Oui, mais il ne faut pas tomber dans la caricature. La grève qui a eu lieu au mois de juin représentait la moitié du personnel roulant. Ensuite, cette lutte contre la fraude concerne tout le monde dans l'entreprise, le conducteur, mais aussi celui qui maintient en état les valideurs. Le conducteur de bus, ce qu'on lui demande, c'est d'inviter les clients qui montent à bord à respecter les règles, et notamment celles de la validation des titres de transport. On ne change pas un conducteur en contrôleur, bien au contraire, ce qu'on lui demande c'est d'accueillir le client et de lui rappeler qu'il faut avoir son titre de transport valide et validé.

La solution, mais qui coûte cher, n'est-elle pas d'embaucher de nombreux contrôleurs ? 

On n'est pas dans une situation où il faudrait un contrôleur derrière chaque client. Le principe du réseau TBC, c'est qu'il faut payer son titre de transport, je rappelle quand même que c'est un réseau parmi les moins chers de France, un euro et demi le ticket à l'unité, dix-sept euros cinquante pour un abonnement mensuel, ce qui reste quand même très attractif. Après, le contrôleur est là pour vérifier le respect de cette règle, mais aussi pour informer et orienter le client. On n'est pas dans une situation où il faut gendarmer l'ensemble de notre clientèle.

Il ne faut pas "gendarmer" l'ensemble de notre clientèle. 

On expérimente depuis la rentrée les terminus partiels des trams (pour qu'ils soient plus nombreux en centre ville), ça fonctionne bien ? 

Ça marche très bien, oui, depuis septembre, on est à trois minutes trente de fréquence sur les trois lignes de tram.

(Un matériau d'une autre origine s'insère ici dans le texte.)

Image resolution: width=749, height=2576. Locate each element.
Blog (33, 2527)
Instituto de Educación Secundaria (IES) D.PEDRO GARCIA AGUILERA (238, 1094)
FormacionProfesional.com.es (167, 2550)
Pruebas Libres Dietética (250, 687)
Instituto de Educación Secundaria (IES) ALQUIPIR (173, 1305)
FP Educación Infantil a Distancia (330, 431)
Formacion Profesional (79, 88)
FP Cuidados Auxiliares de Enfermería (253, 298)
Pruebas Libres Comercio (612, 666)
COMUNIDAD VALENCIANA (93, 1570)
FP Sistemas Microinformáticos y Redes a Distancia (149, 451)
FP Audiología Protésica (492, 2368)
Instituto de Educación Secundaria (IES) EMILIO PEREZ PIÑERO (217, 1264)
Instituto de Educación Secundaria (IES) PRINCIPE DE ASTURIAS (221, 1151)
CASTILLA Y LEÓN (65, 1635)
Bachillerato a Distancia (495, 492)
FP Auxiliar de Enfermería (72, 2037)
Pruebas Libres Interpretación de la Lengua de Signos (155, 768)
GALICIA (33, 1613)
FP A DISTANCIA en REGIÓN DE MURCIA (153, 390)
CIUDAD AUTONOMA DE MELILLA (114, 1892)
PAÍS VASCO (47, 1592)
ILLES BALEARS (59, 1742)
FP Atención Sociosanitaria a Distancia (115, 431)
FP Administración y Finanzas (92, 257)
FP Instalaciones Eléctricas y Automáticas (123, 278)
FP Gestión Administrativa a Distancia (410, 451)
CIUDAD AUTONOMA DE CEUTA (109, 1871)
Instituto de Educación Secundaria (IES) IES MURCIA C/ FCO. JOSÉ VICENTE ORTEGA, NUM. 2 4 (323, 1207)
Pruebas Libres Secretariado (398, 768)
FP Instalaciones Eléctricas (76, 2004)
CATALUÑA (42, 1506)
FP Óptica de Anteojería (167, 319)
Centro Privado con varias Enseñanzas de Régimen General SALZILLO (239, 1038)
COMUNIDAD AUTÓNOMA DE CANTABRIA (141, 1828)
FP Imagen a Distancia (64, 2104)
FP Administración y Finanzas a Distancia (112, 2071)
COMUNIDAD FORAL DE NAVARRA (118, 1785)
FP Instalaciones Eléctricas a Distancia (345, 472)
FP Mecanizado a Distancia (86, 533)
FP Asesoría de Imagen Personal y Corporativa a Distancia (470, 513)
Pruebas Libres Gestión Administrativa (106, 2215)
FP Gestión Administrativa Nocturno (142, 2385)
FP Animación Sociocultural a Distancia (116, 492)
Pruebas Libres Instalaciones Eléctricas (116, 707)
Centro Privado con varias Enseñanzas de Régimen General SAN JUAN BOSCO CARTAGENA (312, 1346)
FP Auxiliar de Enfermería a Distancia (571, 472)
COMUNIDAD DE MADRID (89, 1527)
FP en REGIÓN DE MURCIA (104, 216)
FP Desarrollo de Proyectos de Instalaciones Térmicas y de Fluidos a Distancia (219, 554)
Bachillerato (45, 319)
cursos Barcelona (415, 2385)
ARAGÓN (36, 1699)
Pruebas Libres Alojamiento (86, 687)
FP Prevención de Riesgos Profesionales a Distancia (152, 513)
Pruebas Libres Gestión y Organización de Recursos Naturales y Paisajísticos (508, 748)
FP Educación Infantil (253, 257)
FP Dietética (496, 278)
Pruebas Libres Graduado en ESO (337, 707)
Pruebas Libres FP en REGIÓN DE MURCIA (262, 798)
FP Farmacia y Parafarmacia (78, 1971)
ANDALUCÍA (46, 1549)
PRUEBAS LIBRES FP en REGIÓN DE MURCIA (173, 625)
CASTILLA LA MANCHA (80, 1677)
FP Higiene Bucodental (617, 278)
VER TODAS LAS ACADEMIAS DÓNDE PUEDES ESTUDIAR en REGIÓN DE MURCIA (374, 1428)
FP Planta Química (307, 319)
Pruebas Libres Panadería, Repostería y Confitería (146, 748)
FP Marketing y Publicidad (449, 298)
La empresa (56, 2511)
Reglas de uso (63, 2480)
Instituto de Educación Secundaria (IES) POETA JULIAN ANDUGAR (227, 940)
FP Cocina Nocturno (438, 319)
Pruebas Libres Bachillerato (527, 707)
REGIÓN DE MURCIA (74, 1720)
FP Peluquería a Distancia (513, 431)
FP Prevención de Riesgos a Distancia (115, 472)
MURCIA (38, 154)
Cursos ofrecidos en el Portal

Notre clientèle est très satisfaite, puisqu'en augmentant la capacité aux heures de pointe, on a éradiqué le phénomène de saturation des trams, quand il fallait laisser passer deux ou trois rames avant de pouvoir monter dedans. Je rappelle que c'est une première européenne, et on est fier de l'avoir développé à Bordeaux.